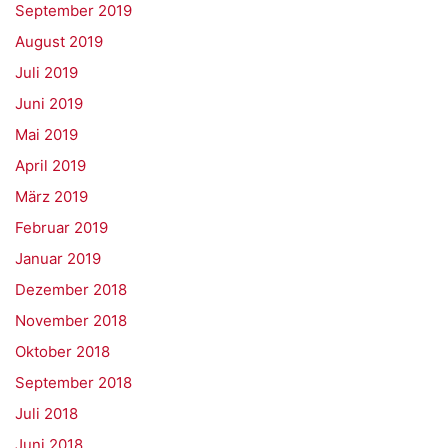
September 2019
August 2019
Juli 2019
Juni 2019
Mai 2019
April 2019
März 2019
Februar 2019
Januar 2019
Dezember 2018
November 2018
Oktober 2018
September 2018
Juli 2018
Juni 2018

*What to produce*.
Extract all the data above exactly, excluding every picture.

*Solution*.
September 2019
August 2019
Juli 2019
Juni 2019
Mai 2019
April 2019
März 2019
Februar 2019
Januar 2019
Dezember 2018
November 2018
Oktober 2018
September 2018
Juli 2018
Juni 2018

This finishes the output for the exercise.